What you Should Know About Security Token Offering (STO)
Generally, tokens are a representation of some sort of value on a platform they mean that the holders have an access to something non-token holders do not. However not all tokens are created equally, because not all tokens serve the same purpose which is why investors and finance experts like to classify tokens into different types one of which is security tokens. Tokens are acquired by purchase from interested investors during a process known as token offering and when security token are the ones being offered then it is called a Security Token Offering (STO).
As an investor it is important to understand the fundamentals of how tokens are categorized and what will make their tokens a security token because token offerings do not operate outside legal confines and definitions. Which means knowing what a security token offering does helps investors to know what they are entitled to and what is legally expected of them and the platform operators.
What is a security token offering?
Security token offerings are token offerings whereby the token type is recognized legally as a security token and is therefore held in that regard to perform as a security would. This means that as long as it is a security token being offered then the ICO is an STO (security coin offering). Because the token that can be acquired during an ICO serve as securities to their holders that can build profit and be traded for value, it is no wonder that security token offerings get a lot of attention.
What happens during a STO
As expected with other non-crypto securities, during an STO there are certain laws that must be adhered to, these laws protect investors from some risks so that they are just not the only one bearing the risk of the early investment.
Unlike an ICO, STOs do not necessarily have to occur at the initial stage of a platform build, it could happen later of the team of builders are trying to raise capital. However, this method of raising capital makes the token and what happens with it subject to the SEC laws. This infringes on how decentralized the crypto method of raising capital may be.
What happens essentially is that some form of money or asset is traded to acquire the tokens which then entitles the investors to some form of profit in the future in an advent of value growth and as well hold platform owners accountable for every security token sold out during an STO.
Haven understood this it is important to know what exactly may make a token hold up as a security in the eyes of the SEC.
What makes it a security token?
Investors would have noticed the recent popularity of security tokens at the moment as opposed to utility tokens and this is because of what value a security token brings. By definition, a security token is a token that fulfils the criteria of being a security as regards the Howey test.
Sometimes the rules to abide by before you consider a token a security token are not so clear cut because federal laws may differ a little from state laws when it comes to classifying tokens this is as a result of something referred to as Blue Sky laws. Nonetheless the Howey test states that the following criteria must be fulfilled for an entity to be classified as a security:
- The token must be an investment of money or assets
- The investment made must be in a common enterprise.
- There must be an expectation of profit from work done.
These three criteria must be met for a token to be considered a security token.
Why crypto enthusiastsare weary about the STO
With what happens during an STO it is understandable that some crypto enthusiasts are not very welcoming of the idea and the laws and perceived restrictions that come with it. This is because one of the strongest points of cryptocurrency value is the fact that it operates on a decentralized blockchain-run platform also on the anonymity that it is able to afford investors.
However, with the SECs involvement enthusiast fear that some of that may be lost. However, while that is not totally true STOs still remain to be a valuable andtrusted investment alternative because of the amount of security to investment it provides which is good news to both investors and smart contract designers alike.
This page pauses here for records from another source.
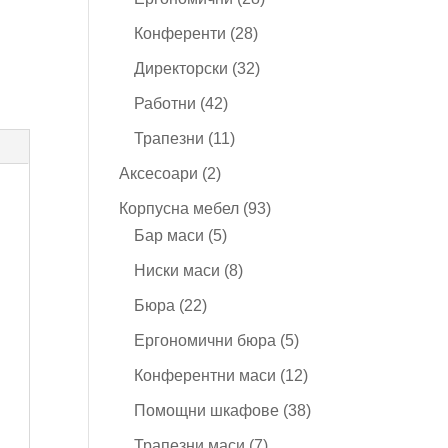
продукта
28
Конференти
28
продукта
32
Директорски
32
продукта
42
Работни
42
продукта
11
Трапезни
11
продукта
2
Аксесоари
2
продукта
93
Корпусна мебел
93
5
продукта
Бар маси
5
продукта
8
Ниски маси
8
продукта
22
Бюра
22
продукта
5
Ергономични бюра
5
продукта
12
Конферентни маси
12
продукта
38
Помощни шкафове
38
продукта
7
Трапезни маси
7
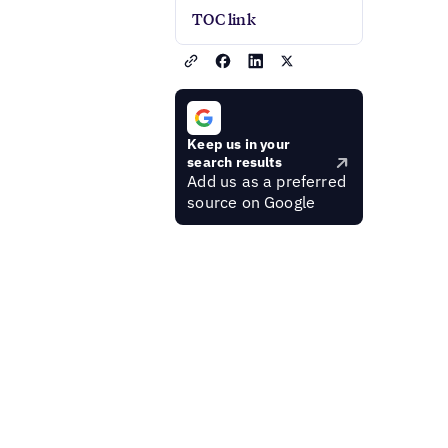
TOC link
Keep us in your
search results
Add us as a preferred
source on Google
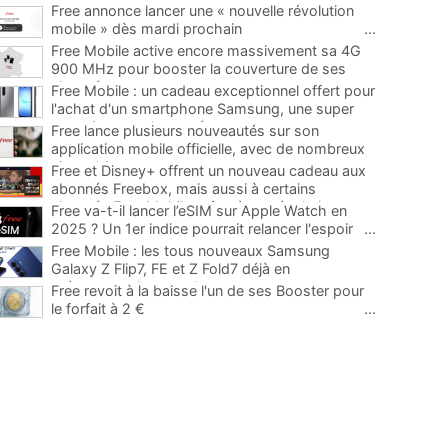
Free annonce lancer une « nouvelle révolution
mobile » dès mardi prochain
...
Free Mobile active encore massivement sa 4G
900 MHz pour booster la couverture de ses
abonnés
...
Free Mobile : un cadeau exceptionnel offert pour
l'achat d'un smartphone Samsung, une super
occasion pour la rentrée
...
Free lance plusieurs nouveautés sur son
application mobile officielle, avec de nombreux
ajouts bienvenus
...
Free et Disney+ offrent un nouveau cadeau aux
abonnés Freebox, mais aussi à certains
abonnés Free Mobile grâce à une évolution
...
Free va-t-il lancer l’eSIM sur Apple Watch en
2025 ? Un 1er indice pourrait relancer l'espoir
...
Free Mobile : les tous nouveaux Samsung
Galaxy Z Flip7, FE et Z Fold7 déjà en
précommande avec des promos
...
Free revoit à la baisse l'un de ses Booster pour
le forfait à 2 €
...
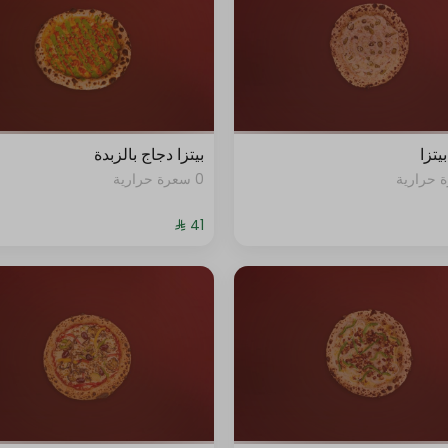
0 سعرة حرارية
+ ⁨⁦‪‬ 4⁩
0 سعرة حرارية
+ ⁨⁦‪‬ 8⁩
0 سعرة حرارية
+ ⁨⁦‪‬ 4⁩
يتزا
بيتزا دجاج بالزبدة
0 سعرة حرارية
0 سعرة حرارية
+ ⁨⁦‪‬ 4⁩
0 سعرة حرارية
+ ⁨⁦‪‬ 4⁩
0 سعرة حرارية
+ ⁨⁦‪‬ 15⁩
0 سعرة حرارية
+ ⁨⁦‪‬ 4⁩
0 سعرة حرارية
+ ⁨⁦‪‬ 4⁩
0 سعرة حرارية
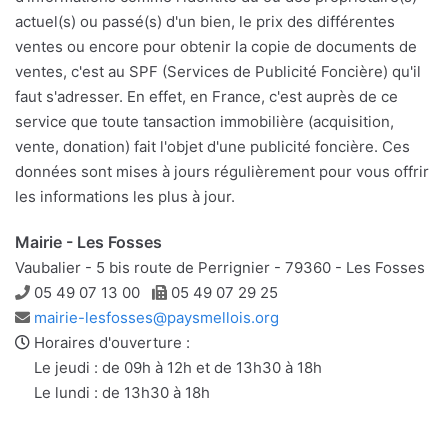
actuel(s) ou passé(s) d'un bien, le prix des différentes
ventes ou encore pour obtenir la copie de documents de
ventes, c'est au SPF (Services de Publicité Foncière) qu'il
faut s'adresser. En effet, en France, c'est auprès de ce
service que toute tansaction immobilière (acquisition,
vente, donation) fait l'objet d'une publicité foncière. Ces
données sont mises à jours régulièrement pour vous offrir
les informations les plus à jour.
Mairie - Les Fosses
Vaubalier - 5 bis route de Perrignier - 79360 - Les Fosses
Téléphone
Télécopie
05 49 07 13 00
05 49 07 29 25
Adresse
mairie-lesfosses@paysmellois.org
e-
Horaires d'ouverture :
mail
Le jeudi : de 09h à 12h et de 13h30 à 18h
Le lundi : de 13h30 à 18h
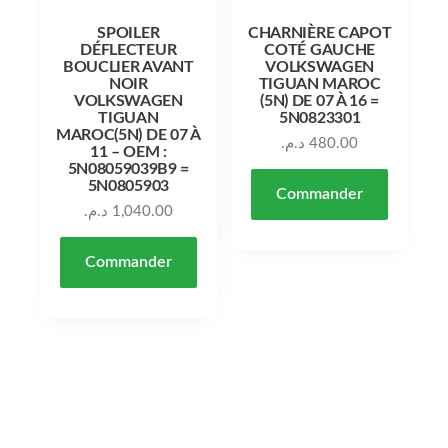
SPOILER
CHARNIÈRE CAPOT
DÉFLECTEUR
COTÉ GAUCHE
BOUCLIER AVANT
VOLKSWAGEN
NOIR
TIGUAN MAROC
VOLKSWAGEN
(5N) DE 07 À 16 =
TIGUAN
5N0823301
MAROC(5N) DE 07 À
د.م.
480.00
11 – OEM :
5N08059039B9 =
5N0805903
Commander
د.م.
1,040.00
Commander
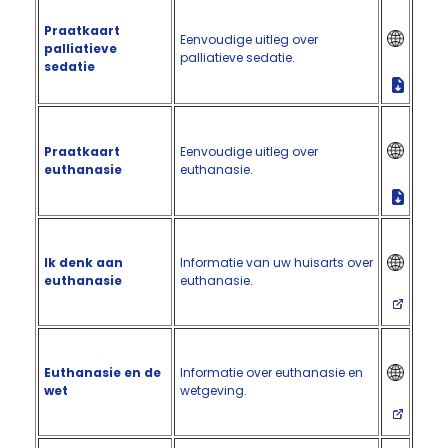
Praatkaart
Eenvoudige uitleg over
palliatieve
palliatieve sedatie.
sedatie
Praatkaart
Eenvoudige uitleg over
euthanasie
euthanasie.
Ik denk aan
Informatie van uw huisarts over
euthanasie
euthanasie.
Euthanasie en de
Informatie over euthanasie en
wet
wetgeving.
Benefits of STOs to investors: For investors the SCEs involvement means that there is not much need for trust issues as there was at the initial phases of an ICOs. This is because, SCE laws over securities mandates that investors make profit from investments, which means that a person cannot just disappear from crypto space or stop sharing profits at any time they like without having the SECs on them and lawsuits. Since token creators are mandated by law to keep their end of the deal and provide due profit to token holders, investors can now feel more at ease about participating in STOs. After all the essence of making investments is for value.
Benefits of STOs for cryptocurrency creators: crypto designers may be worried about having the SECs too much in their business when they issue out tokens in STOs but on the brighter side, the advantages seem to outweigh any worries since more of STOs are being introduced lately. This is because the essence of a token offering is to raise capital, and the more investors trust a platform, the more likely they are to invest which means the expected token cap will be reached more easily with STOs than it would be with ICOs. Which is goal achieved.
In conclusion, STOs are becoming more popular for the reason of benefits that they provide for investors and token creators alike. This trend although not so recent is high and has resulted in the conversion of utility tokens to security tokens, making it easier for token creators to reach their capital goals and in respect business growth. STOs at the moment accounts for a huge growth in cryptocurrency and may just make even more people interests.